> LISTED ENTRIES
##########

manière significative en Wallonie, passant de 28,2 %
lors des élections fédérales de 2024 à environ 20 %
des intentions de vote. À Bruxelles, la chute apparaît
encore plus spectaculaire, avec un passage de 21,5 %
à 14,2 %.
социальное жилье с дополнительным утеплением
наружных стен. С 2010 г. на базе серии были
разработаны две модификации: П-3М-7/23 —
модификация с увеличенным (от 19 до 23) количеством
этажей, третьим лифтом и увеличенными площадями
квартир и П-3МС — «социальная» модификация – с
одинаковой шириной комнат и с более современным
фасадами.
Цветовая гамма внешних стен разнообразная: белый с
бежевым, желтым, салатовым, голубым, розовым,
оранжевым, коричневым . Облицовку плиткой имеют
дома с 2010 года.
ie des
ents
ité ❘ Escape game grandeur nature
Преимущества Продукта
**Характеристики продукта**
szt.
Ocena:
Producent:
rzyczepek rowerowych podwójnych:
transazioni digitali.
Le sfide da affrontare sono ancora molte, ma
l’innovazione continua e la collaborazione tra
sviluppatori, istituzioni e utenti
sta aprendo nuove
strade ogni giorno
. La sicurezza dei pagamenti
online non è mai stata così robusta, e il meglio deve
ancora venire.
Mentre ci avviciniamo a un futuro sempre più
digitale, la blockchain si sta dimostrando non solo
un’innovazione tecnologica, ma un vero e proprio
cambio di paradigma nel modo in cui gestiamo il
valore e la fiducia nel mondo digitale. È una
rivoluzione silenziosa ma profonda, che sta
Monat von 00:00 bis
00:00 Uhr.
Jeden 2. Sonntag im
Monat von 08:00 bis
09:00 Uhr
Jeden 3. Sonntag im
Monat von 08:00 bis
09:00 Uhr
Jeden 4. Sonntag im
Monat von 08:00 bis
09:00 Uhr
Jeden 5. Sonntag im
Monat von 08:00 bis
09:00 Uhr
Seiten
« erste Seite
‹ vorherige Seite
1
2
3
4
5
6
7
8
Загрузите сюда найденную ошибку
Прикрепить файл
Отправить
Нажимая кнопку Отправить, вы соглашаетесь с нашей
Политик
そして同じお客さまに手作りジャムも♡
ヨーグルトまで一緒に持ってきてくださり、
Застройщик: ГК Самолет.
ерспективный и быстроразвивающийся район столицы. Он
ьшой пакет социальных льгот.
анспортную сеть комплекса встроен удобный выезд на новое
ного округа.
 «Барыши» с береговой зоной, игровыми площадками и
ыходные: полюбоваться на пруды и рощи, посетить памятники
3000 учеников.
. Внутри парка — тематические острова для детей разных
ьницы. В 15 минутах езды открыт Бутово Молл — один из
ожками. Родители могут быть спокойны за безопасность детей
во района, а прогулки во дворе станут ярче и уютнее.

##########

> YOUR GOAL
The line with "ヨーグルトまで一緒に持ってきてくださり、" through the last line of the data: write these out exactly, and no others.

> TASK RESULT
ヨーグルトまで一緒に持ってきてくださり、
Застройщик: ГК Самолет.
ерспективный и быстроразвивающийся район столицы. Он
ьшой пакет социальных льгот.
анспортную сеть комплекса встроен удобный выезд на новое
ного округа.
 «Барыши» с береговой зоной, игровыми площадками и
ыходные: полюбоваться на пруды и рощи, посетить памятники
3000 учеников.
. Внутри парка — тематические острова для детей разных
ьницы. В 15 минутах езды открыт Бутово Молл — один из
ожками. Родители могут быть спокойны за безопасность детей
во района, а прогулки во дворе станут ярче и уютнее.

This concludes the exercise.